Required work => As the answer, give a copy of each line below that includes the word "садовая".

(Material to process Opens)

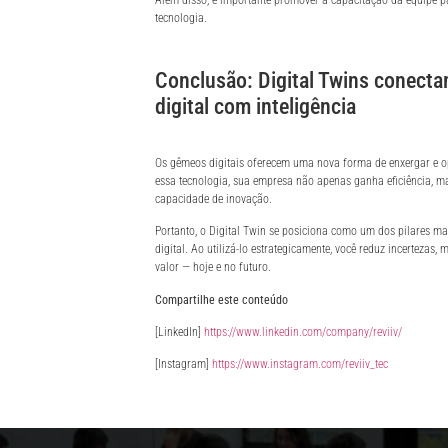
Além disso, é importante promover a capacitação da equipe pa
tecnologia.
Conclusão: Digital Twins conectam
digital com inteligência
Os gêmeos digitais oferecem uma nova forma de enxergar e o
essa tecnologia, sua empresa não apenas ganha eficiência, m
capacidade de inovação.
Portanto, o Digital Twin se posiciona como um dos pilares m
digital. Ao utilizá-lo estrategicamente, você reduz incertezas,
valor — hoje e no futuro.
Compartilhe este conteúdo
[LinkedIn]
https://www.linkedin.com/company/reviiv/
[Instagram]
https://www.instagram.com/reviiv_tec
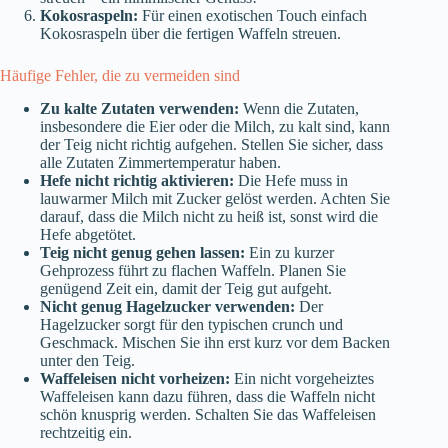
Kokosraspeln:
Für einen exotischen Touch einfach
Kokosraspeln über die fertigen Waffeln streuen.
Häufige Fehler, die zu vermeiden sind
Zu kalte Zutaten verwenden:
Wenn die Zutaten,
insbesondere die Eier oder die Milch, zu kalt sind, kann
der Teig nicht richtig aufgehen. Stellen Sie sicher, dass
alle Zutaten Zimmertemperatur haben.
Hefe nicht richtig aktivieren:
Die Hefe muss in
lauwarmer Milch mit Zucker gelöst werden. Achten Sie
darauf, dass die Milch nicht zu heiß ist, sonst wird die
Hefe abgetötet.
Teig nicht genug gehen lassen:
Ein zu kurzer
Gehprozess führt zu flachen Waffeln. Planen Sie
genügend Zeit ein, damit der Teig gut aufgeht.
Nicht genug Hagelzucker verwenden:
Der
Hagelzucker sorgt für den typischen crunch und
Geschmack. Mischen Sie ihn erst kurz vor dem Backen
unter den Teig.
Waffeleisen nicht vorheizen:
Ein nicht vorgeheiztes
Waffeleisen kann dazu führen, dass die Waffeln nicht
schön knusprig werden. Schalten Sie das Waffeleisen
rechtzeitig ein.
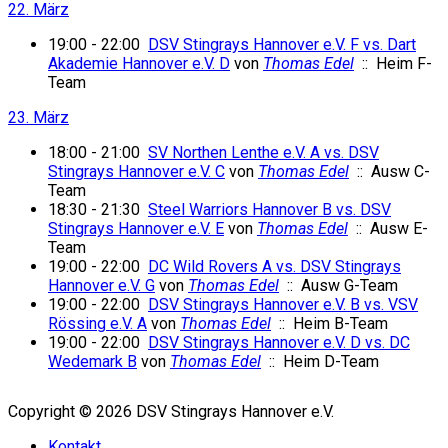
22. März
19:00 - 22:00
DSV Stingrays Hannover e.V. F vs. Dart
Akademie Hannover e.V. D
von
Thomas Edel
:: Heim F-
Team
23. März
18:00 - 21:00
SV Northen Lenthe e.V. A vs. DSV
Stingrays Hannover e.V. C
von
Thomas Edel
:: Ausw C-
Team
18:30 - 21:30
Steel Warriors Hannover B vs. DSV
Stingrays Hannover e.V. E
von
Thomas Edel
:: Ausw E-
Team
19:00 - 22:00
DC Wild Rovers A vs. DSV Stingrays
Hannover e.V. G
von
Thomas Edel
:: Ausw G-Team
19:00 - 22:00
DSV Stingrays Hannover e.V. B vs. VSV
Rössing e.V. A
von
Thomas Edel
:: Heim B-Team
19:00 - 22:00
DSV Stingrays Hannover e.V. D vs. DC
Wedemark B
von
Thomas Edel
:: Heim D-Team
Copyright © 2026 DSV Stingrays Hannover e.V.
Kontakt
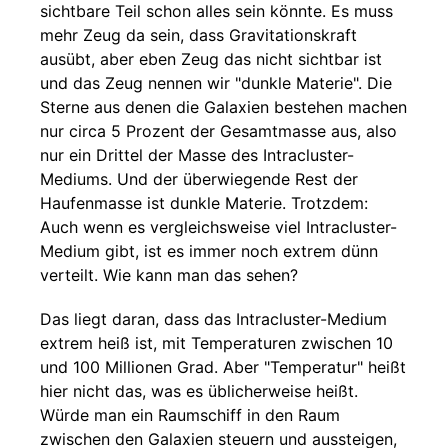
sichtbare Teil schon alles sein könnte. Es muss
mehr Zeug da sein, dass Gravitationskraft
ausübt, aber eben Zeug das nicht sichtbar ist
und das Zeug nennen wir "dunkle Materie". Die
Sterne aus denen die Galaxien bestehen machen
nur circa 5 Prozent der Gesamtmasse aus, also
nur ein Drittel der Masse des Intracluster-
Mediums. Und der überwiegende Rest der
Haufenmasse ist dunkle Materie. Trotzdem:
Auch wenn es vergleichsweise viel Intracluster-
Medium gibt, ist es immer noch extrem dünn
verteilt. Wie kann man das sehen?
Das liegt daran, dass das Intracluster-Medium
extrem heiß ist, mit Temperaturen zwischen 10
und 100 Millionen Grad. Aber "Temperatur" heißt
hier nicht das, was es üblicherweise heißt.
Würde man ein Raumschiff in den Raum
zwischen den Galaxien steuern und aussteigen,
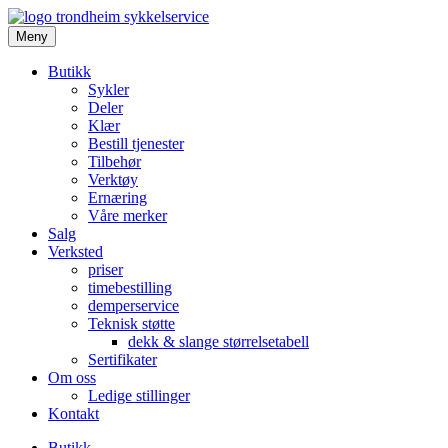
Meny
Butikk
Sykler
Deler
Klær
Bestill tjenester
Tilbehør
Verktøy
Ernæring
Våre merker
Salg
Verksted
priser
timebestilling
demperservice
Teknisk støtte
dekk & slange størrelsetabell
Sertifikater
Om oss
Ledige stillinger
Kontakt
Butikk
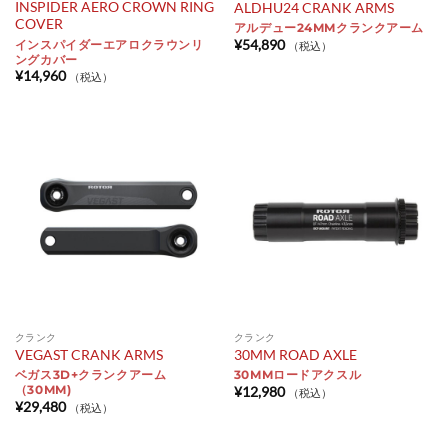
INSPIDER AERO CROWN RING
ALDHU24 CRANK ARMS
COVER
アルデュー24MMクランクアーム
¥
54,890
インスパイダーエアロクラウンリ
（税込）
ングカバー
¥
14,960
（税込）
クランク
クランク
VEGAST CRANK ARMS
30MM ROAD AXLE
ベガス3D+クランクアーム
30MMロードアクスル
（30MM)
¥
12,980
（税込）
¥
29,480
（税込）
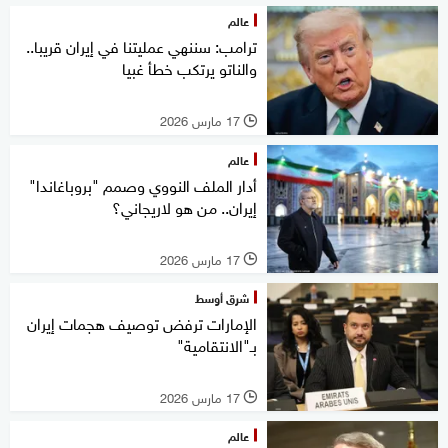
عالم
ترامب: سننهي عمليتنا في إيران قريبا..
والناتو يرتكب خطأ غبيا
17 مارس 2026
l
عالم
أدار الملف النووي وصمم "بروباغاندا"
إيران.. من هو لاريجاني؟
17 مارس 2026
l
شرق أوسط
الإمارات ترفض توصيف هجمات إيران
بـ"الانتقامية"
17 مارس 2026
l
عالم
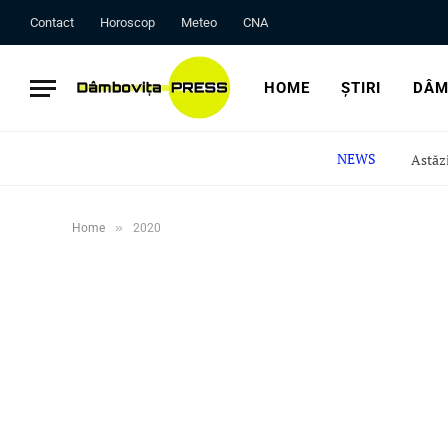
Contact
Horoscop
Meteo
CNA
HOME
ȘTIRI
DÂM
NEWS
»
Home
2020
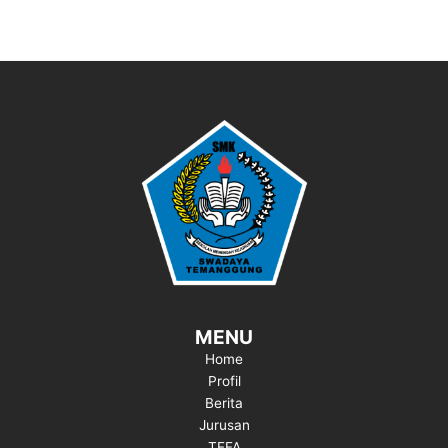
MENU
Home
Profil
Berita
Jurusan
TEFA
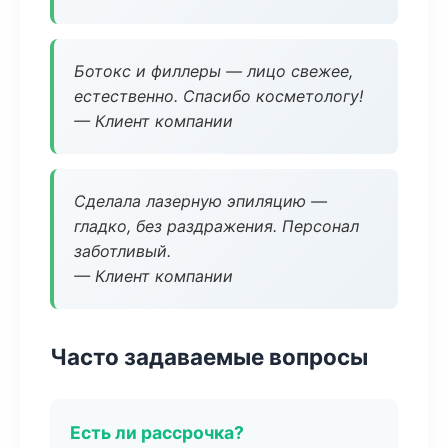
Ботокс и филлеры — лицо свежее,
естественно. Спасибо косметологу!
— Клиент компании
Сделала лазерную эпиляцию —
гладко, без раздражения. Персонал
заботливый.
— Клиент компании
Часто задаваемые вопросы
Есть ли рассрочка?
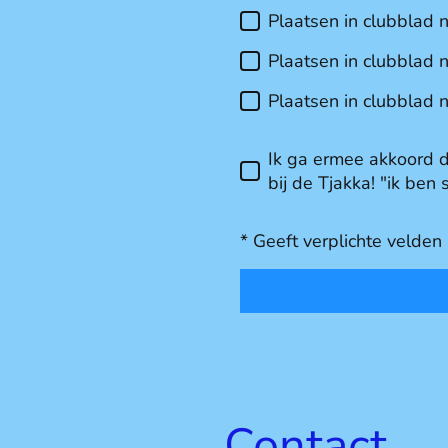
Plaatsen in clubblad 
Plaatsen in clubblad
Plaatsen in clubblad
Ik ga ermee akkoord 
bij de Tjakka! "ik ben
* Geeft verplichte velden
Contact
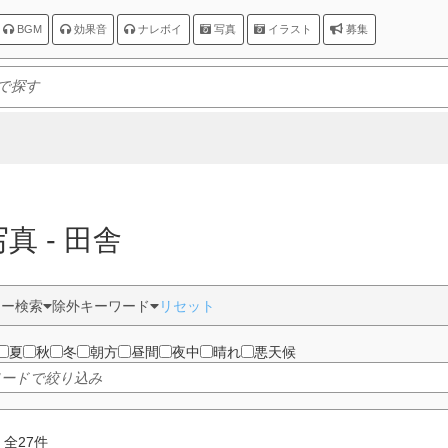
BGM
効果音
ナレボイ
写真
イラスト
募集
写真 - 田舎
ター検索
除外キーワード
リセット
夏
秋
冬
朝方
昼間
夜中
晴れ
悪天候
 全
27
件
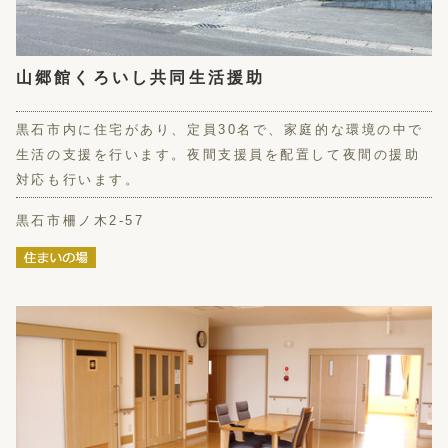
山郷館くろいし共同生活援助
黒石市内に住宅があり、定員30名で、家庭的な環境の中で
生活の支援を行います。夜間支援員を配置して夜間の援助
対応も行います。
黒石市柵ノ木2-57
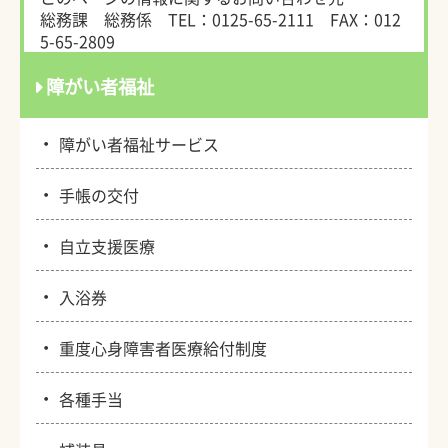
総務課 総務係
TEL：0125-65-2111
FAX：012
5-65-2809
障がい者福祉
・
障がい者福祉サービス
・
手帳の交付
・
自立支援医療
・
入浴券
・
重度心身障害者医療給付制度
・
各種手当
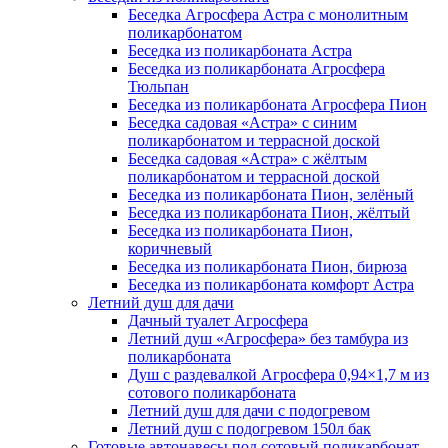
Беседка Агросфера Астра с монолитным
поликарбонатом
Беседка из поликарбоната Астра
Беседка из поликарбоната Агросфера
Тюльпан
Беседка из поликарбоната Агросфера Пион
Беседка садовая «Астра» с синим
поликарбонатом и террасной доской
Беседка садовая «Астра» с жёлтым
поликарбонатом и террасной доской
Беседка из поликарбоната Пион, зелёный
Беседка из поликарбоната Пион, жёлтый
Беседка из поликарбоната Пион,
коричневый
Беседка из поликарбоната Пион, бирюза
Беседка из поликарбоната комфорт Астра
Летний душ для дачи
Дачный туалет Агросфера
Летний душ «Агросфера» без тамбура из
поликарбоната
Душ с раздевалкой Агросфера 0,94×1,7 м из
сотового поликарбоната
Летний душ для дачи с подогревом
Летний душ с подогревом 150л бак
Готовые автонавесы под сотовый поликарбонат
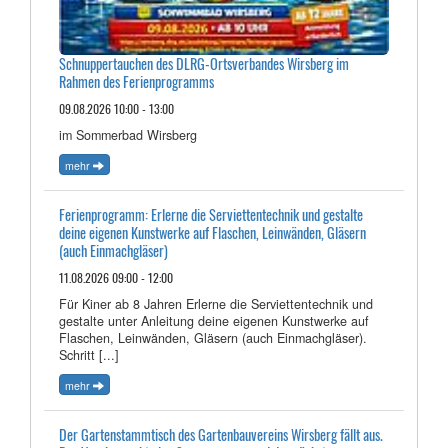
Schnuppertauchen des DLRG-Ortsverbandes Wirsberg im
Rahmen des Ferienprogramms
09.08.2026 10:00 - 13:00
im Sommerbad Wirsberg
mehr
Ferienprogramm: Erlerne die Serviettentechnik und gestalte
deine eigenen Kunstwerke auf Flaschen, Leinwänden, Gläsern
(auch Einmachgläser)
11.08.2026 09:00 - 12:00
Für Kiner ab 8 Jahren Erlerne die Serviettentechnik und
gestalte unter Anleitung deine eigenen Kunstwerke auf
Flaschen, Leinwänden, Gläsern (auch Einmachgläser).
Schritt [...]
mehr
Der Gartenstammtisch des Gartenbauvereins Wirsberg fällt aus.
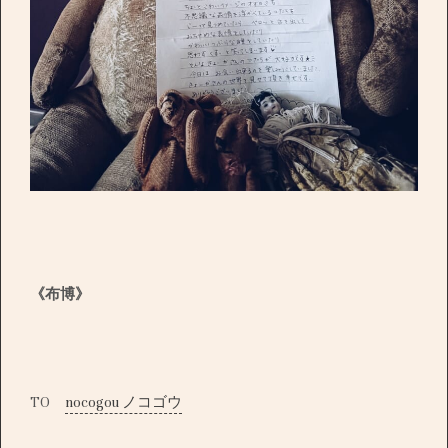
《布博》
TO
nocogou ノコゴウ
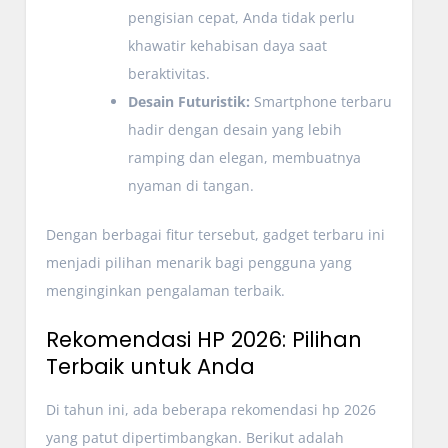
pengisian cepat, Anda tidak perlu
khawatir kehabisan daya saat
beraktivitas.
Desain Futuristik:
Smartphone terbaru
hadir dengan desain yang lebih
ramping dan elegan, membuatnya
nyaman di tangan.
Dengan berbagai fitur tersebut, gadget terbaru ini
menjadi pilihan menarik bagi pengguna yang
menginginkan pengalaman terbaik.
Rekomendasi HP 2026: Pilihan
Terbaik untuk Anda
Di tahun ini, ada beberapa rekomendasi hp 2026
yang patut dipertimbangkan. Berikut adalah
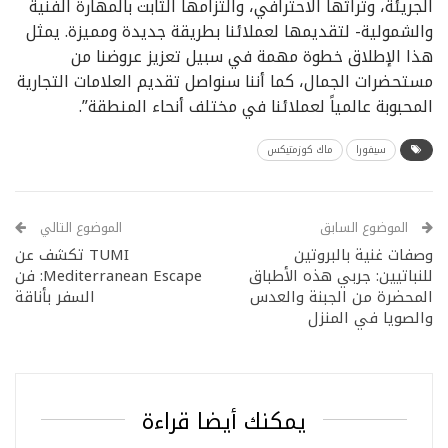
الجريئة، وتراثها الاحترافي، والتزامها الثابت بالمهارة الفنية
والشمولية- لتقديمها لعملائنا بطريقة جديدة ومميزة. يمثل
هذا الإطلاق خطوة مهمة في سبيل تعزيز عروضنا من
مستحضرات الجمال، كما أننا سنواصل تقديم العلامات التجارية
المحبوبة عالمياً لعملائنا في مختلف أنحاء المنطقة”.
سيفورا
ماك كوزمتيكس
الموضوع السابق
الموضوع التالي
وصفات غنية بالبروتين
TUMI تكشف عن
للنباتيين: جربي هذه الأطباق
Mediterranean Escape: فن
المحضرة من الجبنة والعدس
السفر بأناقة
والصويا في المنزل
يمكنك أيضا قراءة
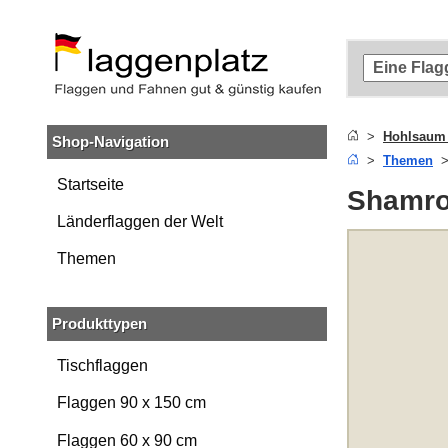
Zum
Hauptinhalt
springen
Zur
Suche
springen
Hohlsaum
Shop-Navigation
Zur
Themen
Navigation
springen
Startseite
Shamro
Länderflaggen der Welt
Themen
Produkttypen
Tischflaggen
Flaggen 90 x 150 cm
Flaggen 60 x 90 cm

(Material to process Closes)

Result for this task =>
Беседка садовая «Астра» с синим
Беседка садовая «Астра» с жёлтым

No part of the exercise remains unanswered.